1. Saarland
  2. Landespolitik

Saarland: Krebskranke Frau hat keinen Anspruch auf sofortige Corona-Impfung

Verwaltungsgericht Saarlouis : Krebskranke Saarländerin hat keinen Anspruch auf sofortige Corona-Impfung

Die 69-Jährige wollte sofort gegen das Coronavirus geimpft werden. Die Richter des Verwaltungsgerichts in Saarlouis bestritten, dass sie einen Anspruch auf eine Vorrang-Behandlung hat – aus mehreren Gründen.

Eine krebskranke Saarländerin hat keinen Anspruch auf eine sofortige Impfung gegen eine Covid-19-Erkrankung. Die 6. Kammer des Verwaltungsgerichts in Saarlouis wies am Donnerstag ihren Antrag auf Erlass einer einstweiligen Anordnung zurück (Az: 6 L 90/21).

Die 69-Jährige gehöre weder aufgrund ihres Alters noch aufgrund ihrer Erkrankung zu der Personengruppe, der nach der Impf-Verordnung die höchste Priorität eingeräumt werde. Die in der Verordnung vorgenommene Priorisierung entspreche im Wesentlichen den Beschlussempfehlungen der am Robert-Koch-Institut angesiedelten Ständigen Impfkommission und sei nicht zu beanstanden.

Insbesondere überzeuge die vorrangige Impfung von Personen, die 80 Jahre und älter seien, weil damit in größtmöglicher Zahl schwere Erkrankungen und Todesfälle verhindert werden könnten, erklärten die Richter der für das Infektionsschutzgesetz zuständigen 6. Kammer.

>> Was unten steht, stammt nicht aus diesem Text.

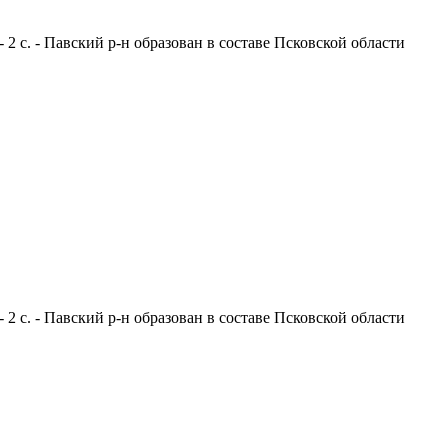
 2 с. - Павский р-н образован в составе Псковской области
 2 с. - Павский р-н образован в составе Псковской области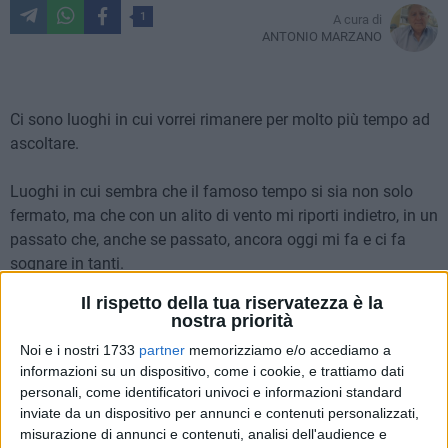
1
A cura di
ANTONIO MARZANO
Ci sono luoghi in cui vorrei rimanere per molto più tempo ad
ascoltare.
Luoghi in cui sembra che il famoso tempo si sia non solo
fermato, ma che con un alito di vento mi riporti indietro, in un
passato che, anche se passato, ancora oggi mi fa e ci fa
sognare in tanti.
Il rispetto della tua riservatezza è la
Ed in questa occasione, in questo luogo, mi sono ritrovato in
nostra priorità
presenza di molte altre persone, tra donne e uomini, tra
Noi e i nostri 1733
partner
memorizziamo e/o accediamo a
giovani, meno giovani ed anziani. Un gruppo di persone che
informazioni su un dispositivo, come i cookie, e trattiamo dati
in punta di piedi, sussurrando solo poche parole e
personali, come identificatori univoci e informazioni standard
comunicando a gesti o con il solo ammiccare dello sguardo
inviate da un dispositivo per annunci e contenuti personalizzati,
o il sorriso complice per una condivisa passione, seduti con
misurazione di annunci e contenuti, analisi dell'audience e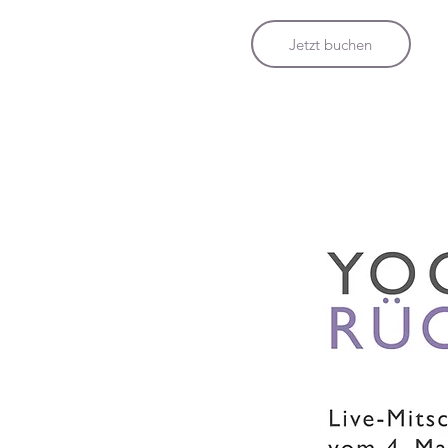
Jetzt buchen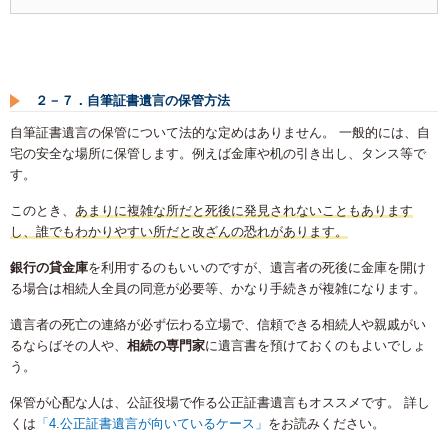
２－７．自筆証書遺言の保管方法
自筆証書遺言の保管について法的な定めはありません。 一般的には、自
宅の安全な場所に保管します。例えば金庫や机の引き出し、タンス等で
す。
このとき、
あまりに複雑な所だと死後に発見されないこともあります
し、誰でもわかりやすい所だと改ざんの恐れがあります。
銀行の貸金庫
を利用するのもいいのですが、遺言者の死後に金庫を開け
る場合は相続人全員の同意が必要等、かなり手続きが複雑になります。
遺言者の死亡の連絡が必ず伝わる立場で、信頼できる相続人や親戚がい
るならばその人や、
相続の専門家
に遺言書を預けておくのもよいでしょ
う。
保管が心配な人は、公証役場で作る公正証書遺言もオススメです。 詳し
くは
「4.公正証書遺言が向いているケース」
をお読みください。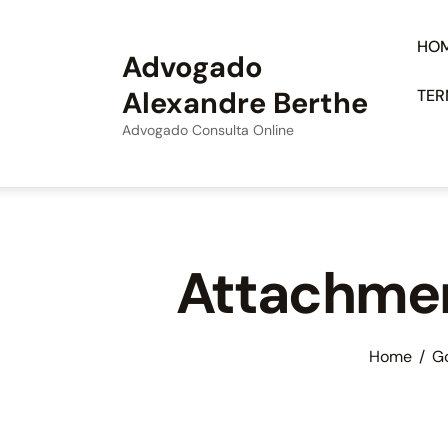
HO
Advogado
Alexandre Berthe
TER
Advogado Consulta Online
Attachmen
Home
Go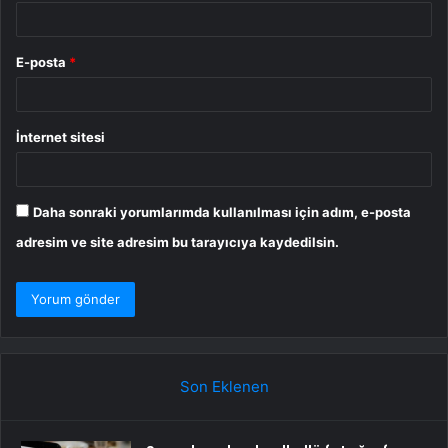
E-posta
*
İnternet sitesi
Daha sonraki yorumlarımda kullanılması için adım, e-posta
adresim ve site adresim bu tarayıcıya kaydedilsin.
Son Eklenen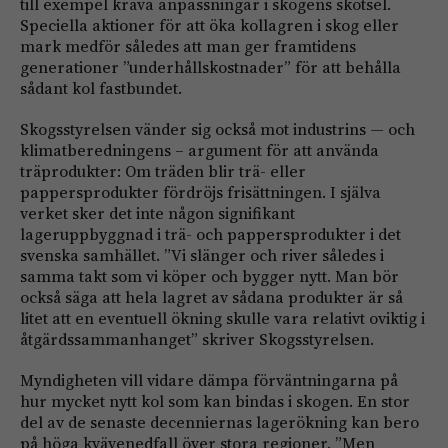
till exempel kräva anpassningar i skogens skötsel.
Speciella aktioner för att öka kollagren i skog eller
mark medför således att man ger framtidens
generationer ”underhållskostnader” för att behålla
sådant kol fastbundet.
Skogsstyrelsen vänder sig också mot industrins — och
klimatberedningens – argument för att använda
träprodukter: Om träden blir trä- eller
pappersprodukter fördröjs frisättningen. I själva
verket sker det inte någon signifikant
lageruppbyggnad i trä- och pappersprodukter i det
svenska samhället. ”Vi slänger och river således i
samma takt som vi köper och bygger nytt. Man bör
också säga att hela lagret av sådana produkter är så
litet att en eventuell ökning skulle vara relativt oviktig i
åtgärdssammanhanget” skriver Skogsstyrelsen.
Myndigheten vill vidare dämpa förväntningarna på
hur mycket nytt kol som kan bindas i skogen. En stor
del av de senaste decenniernas lagerökning kan bero
på höga kvävenedfall över stora regioner. ”Men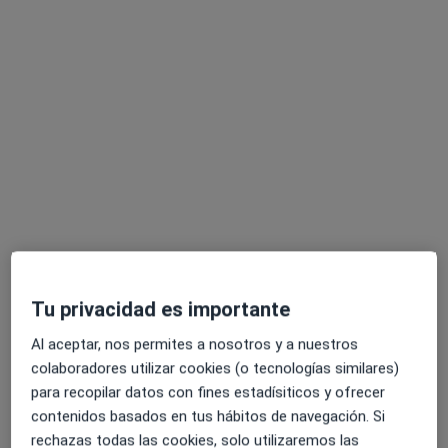
Laura Obradors
·
Ver más
Dentista, Dentista infantil
51 opiniones
Dirección 1
Dirección 2
Dirección 3
C/ Marquès de Sentmenat, 82, Barcelona
•
Mapa
Abaden Dentistas
Tu privacidad es importante
Acepta Generali Seguros
Al aceptar, nos permites a nosotros y a nuestros
Primera visita Odontología
colaboradores utilizar cookies (o tecnologías similares)
Este especialista no ofrece reserva de cita online en esta dirección.
para recopilar datos con fines estadísiticos y ofrecer
contenidos basados en tus hábitos de navegación. Si
Pedir una cita
rechazas todas las cookies, solo utilizaremos las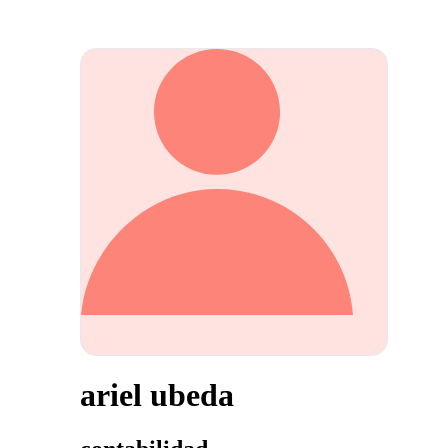
ariel ubeda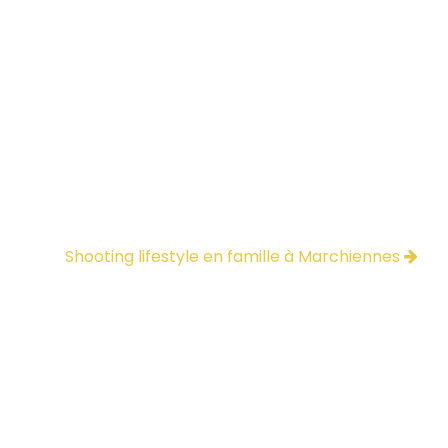
Shooting lifestyle en famille à Marchiennes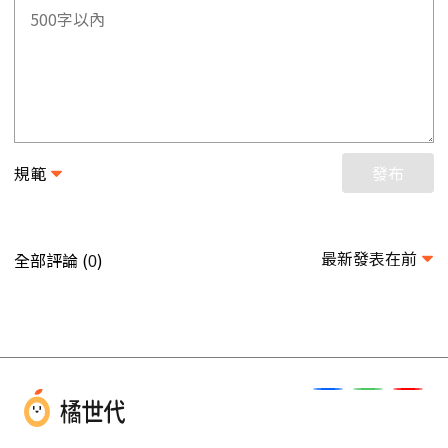
規範
發布
最新發表在前
全部評論 (
)
0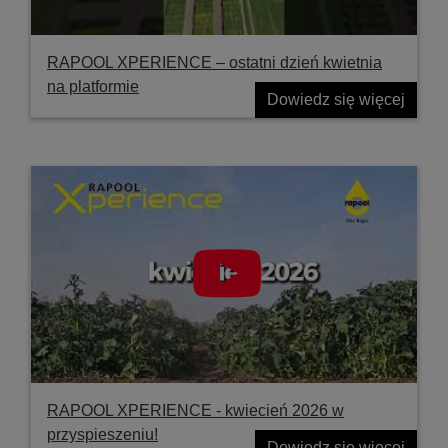
RAPOOL XPERIENCE – ostatni dzień kwietnia
na platformie
Dowiedz się więcej
RAPOOL XPERIENCE - kwiecień 2026 w
przyspieszeniu!
Dowiedz się więcej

Nach den bisherigen wissenschaftlichen Erkenntnissen zu dem Verlauf einer Covid-19-Erkrankung sei das Alter der alles entscheidende Risikofaktor für einen schweren bis hin zu einem tödlichen Verlauf der Erkrankung.

Daneben spielten bestehende Vorerkrankungen eine untergeordnete Rolle. So sei etwa das Risiko für einen Krebserkrankten, infolge einer Covid-19-Erkrankung ins Krankenhaus zu müssen oder an Covid-19 zu sterben, deutlich geringer als das entsprechende Risiko einer Person von 80 Jahren oder älter.

Ein atypischer Ausnahmefall, der es nach der Corona-Impfverordnung zulassen würde, von der festgelegten Reihenfolge der Priorisierung abzuweichen und für die Antragstellerin eine höhere Priorisierung zuzulassen, liege nicht vor.

Ein Anspruch der Antragstellerin ergebe sich auch nicht bei Annahme einer Verfassungswidrigkeit der Coronavirus-Impfverordnung wegen Verstoßes gegen den Parlamentsvorbehalt. Die derzeit praktizierte Impfreihenfolge sei sachlich gerechtfertigt. Eine unzulässige Ungleichbehandlung der Antragstellerin gegenüber Personen, die derzeit bereits eine Impfung erhielten, liege nicht vor.

Im Übrigen bestehe für die Antragstellerin seit dem 16. Februar die Möglichkeit, einen Antrag auf Überprüfung ihres Einzelfalles durch die Saarländische Impfkommission für Härtefälle zu stellen, um eine prioritäre und damit zeitnahe Impfung zu erhalten. Damit werde der besonderen gesundheitlichen Situation der Antragstellerin hinreichend Rechnung getragen.

Gegen die Entscheidung kann die Frau binnen zwei Wochen Beschwerde beim Oberverwaltungsgericht des Saarlandes einlegen.